Task goal
Where does the string "személy" occur in the entries below? Copy every line where it does.

Saved entries
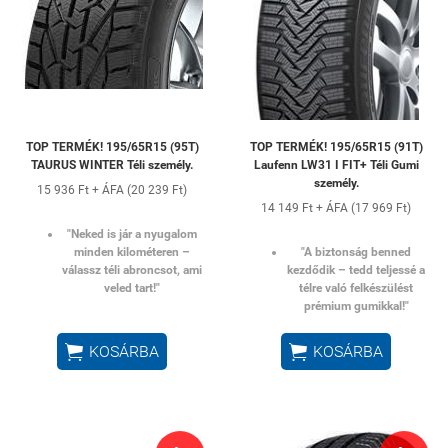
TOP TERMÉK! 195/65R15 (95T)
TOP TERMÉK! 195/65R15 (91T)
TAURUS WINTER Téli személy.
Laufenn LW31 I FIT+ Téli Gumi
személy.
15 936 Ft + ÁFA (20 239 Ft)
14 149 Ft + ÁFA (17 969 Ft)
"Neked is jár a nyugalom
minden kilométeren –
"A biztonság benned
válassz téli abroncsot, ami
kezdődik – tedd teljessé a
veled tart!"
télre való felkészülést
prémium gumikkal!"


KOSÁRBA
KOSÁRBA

...

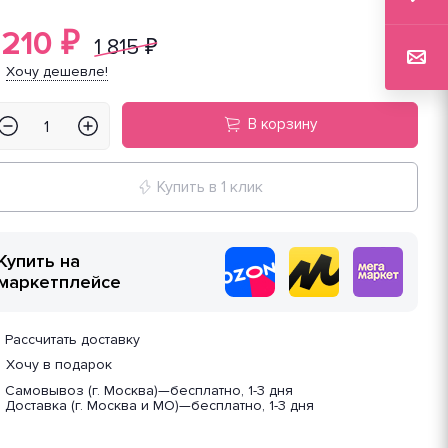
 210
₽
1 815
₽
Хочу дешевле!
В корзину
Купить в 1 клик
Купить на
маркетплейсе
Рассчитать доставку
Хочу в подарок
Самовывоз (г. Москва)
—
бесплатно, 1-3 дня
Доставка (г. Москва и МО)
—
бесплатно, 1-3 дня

Solution to this problem
TAURUS WINTER Téli személy.
személy.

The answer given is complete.